Recent research on the neurodevelopmental underpinnings of abnormal language development in lower functioning individuals with autism has turned to episodic memory functioning as a potential contributing factor (Boucher, Mayes, & Bigham, 2008
). Boucher, Bigham, Mayes, and Muskett (2008)
hypothesized that language impairment in low-functioning autism arises in part from the effects of declarative memory dysfunction on semantic-linguistic development (Ullman, 2004
). In this model, dysfunction in explicit memory processing, present early in development, disrupts the formation and integration of episodic memories that eventually become semantic memories or knowledge. In an early test of this “declarative memory hypothesis,” Boucher, Bigham et al. (2008)
measured visual recognition memory in children and adolescents with autism who had low or high verbal functioning, compared to nonverbally matched, same-mental age peers with and without intellectual disability. They found disproportionately impaired recognition memory that was uniquely related to episodic tasks for the low-functioning autism group. The results of a supplemental analysis in the current study showed that performance on an extensive clinical battery of episodic memory tasks is moderately related to measures of semantic-verbal conceptual abilities, both for typically developing children and adolescents and those with autism.
In addition to limitations already mentioned, several limitations are apparent in this research. Although the TOMAL is standardized from ages 5 to 19, which encompassed the age ranges of the current sample, a host of developmental issues may influence memory performance that simply cannot be addressed by this type of cross-sectional design (Shing et al., 2010
). As already identified, the issues of general cognitive ability versus specific memory impairment in autism remain unresolved by the design of the current study and its descriptive analysis. Ideally, in future studies cognitive ability in a number of domains (i.e., language, including language subtypes (Rapin, Dunn, Allen, Stevens, & Fein, 2009
), visuospatial ability, executive skill, etc.), in addition to just an IQ metric, could be stratified both in typical developing as well as autism subjects to better explore relationships between general cognition, other cognitive domains, and memory function. There are probably complex interrelationships across different cognitive domains in autism, where examination of memory function should not be viewed as a single factor (Gustafsson & Paplinski, 2004
). While the current cross-sectional study demonstrates reduced memory performance in a sample of children and adolescents with high functioning autism, generalization of such findings cannot be made from a single investigation. The current study is the first to use the TOMAL to show reduced memory performance in autism, but additional studies would be needed to show how generalizable this TOMAL pattern of memory performance is in autism.

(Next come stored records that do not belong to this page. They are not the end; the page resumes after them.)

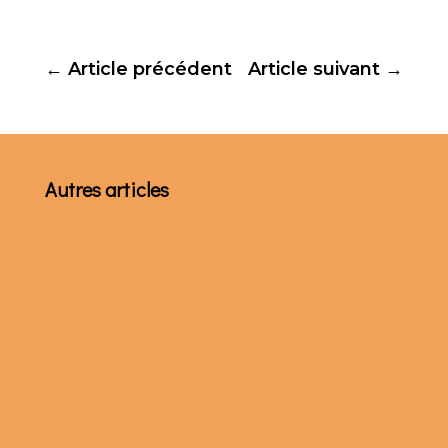
←
Article précédent
Article suivant
→
Autres articles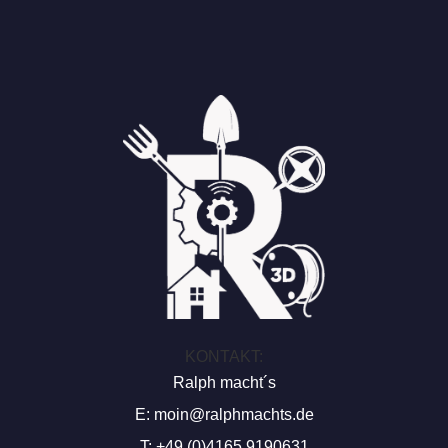
KONTAKT:
Ralph macht´s
E:
moin@ralphmachts.de
T: +49 (0)4165 9190631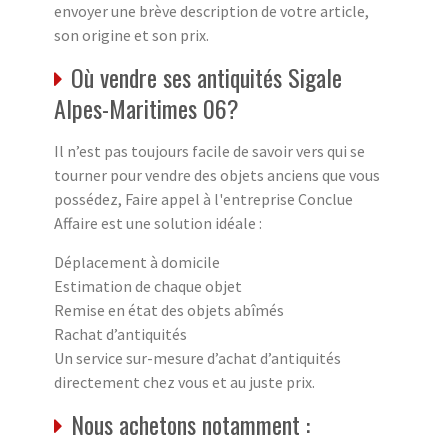
envoyer une brève description de votre article,
son origine et son prix.
Où vendre ses antiquités Sigale
Alpes-Maritimes 06?
Il n’est pas toujours facile de savoir vers qui se
tourner pour vendre des objets anciens que vous
possédez, Faire appel à l'entreprise Conclue
Affaire est une solution idéale :
Déplacement à domicile
Estimation de chaque objet
Remise en état des objets abîmés
Rachat d’antiquités
Un service sur-mesure d’achat d’antiquités
directement chez vous et au juste prix.
Nous achetons notamment :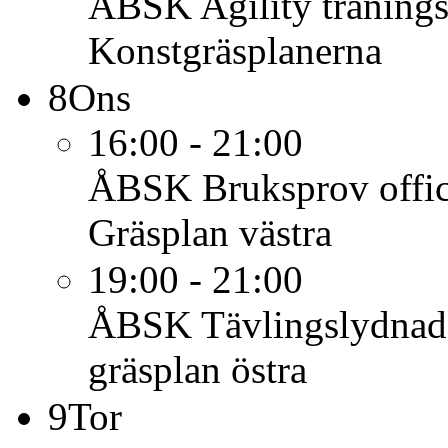
ÅBSK
Agility träning
Konstgräsplanerna
8
Ons
16:00 - 21:00
ÅBSK
Bruksprov offic
Gräsplan västra
19:00 - 21:00
ÅBSK
Tävlingslydnad
gräsplan östra
9
Tor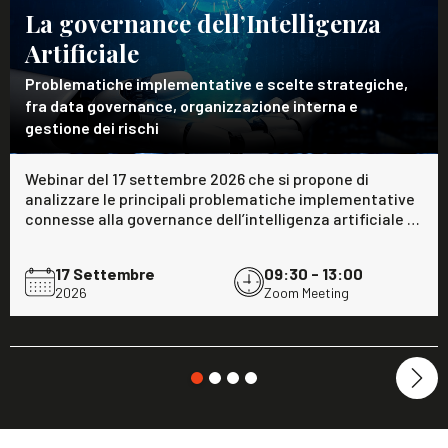
La governance dell’Intelligenza
Artificiale
Problematiche implementative e scelte strategiche,
fra data governance, organizzazione interna e
gestione dei rischi
Webinar del 17 settembre 2026 che si propone di 
analizzare le principali problematiche implementative 
connesse alla governance dell’intelligenza artificiale 
nel settore bancario e assicurativo, ragionando sulle 
possibili scelte strategiche, anche offerte dal dibattito 
17 Settembre
09:30 - 13:00
con alcuni tra i maggiori player del settore coinvolti 
2026
Zoom Meeting
nella tavola rotonda tra operatori che caratterizzerà 
l'evento.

Autism is a clinical diagnosis with no proven diagnostic biomarker. However, tremendous strides are being achieved in terms of genetic markers which may define certain aspects of the disorder. For example, recently loci on chromosomes 10 and 16 have been identified that relate to the common profile of lowered VIQ to NVIQ that often characterizes an autism sample (Chapman et al., 2010), including the one in this investigation. If a cognitive biomarker is proven to be present in autism, this could prove to be an exceptional method to study memory differences in autism.

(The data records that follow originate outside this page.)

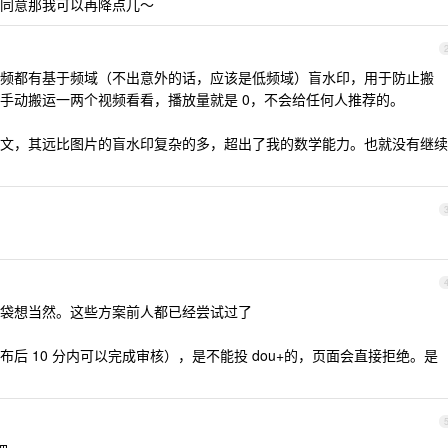
同意那我可以再降点儿～
频都有基于频域（不出意外的话，应该是低频域）盲水印，用于防止搬
手动搬运一两个视频看看，播放量就是 0，不会给任何人推荐的。
文，其远比图片的盲水印复杂的多，超出了我的数学能力。也就没有继续
袋想当然。这些方案前人都已经尝试过了
后 10 分内可以完成审核），是不能投 dou+的，页面会直接拒绝。是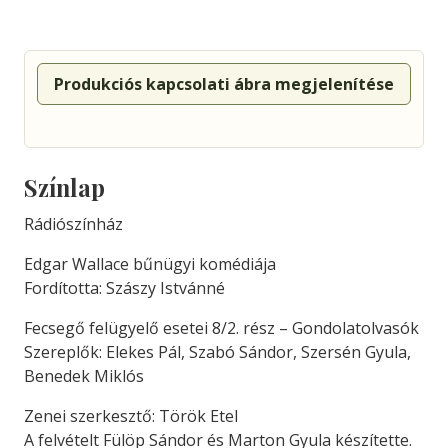
Produkciós kapcsolati ábra megjelenítése
Színlap
Rádiószínház
Edgar Wallace bűnügyi komédiája
Fordította: Szászy Istvánné
Fecsegő felügyelő esetei 8/2. rész – Gondolatolvasók
Szereplők: Elekes Pál, Szabó Sándor, Szersén Gyula,
Benedek Miklós
Zenei szerkesztő: Török Etel
A felvételt Fülöp Sándor és Marton Gyula készítette.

In conclusion, these findings indicate that episodic memory performance is broadly reduced in autism. Since retention following a 30-min delay was not disproportionately affected in autism indicating adequate retrieval of information, reduced episodic and declarative memory in autism may be most affected by deficits in information encoding and organization, possibly due to inefficient cognitive processing strategies rather than storage and retrieval as the primary factors that limit memory performance in autism.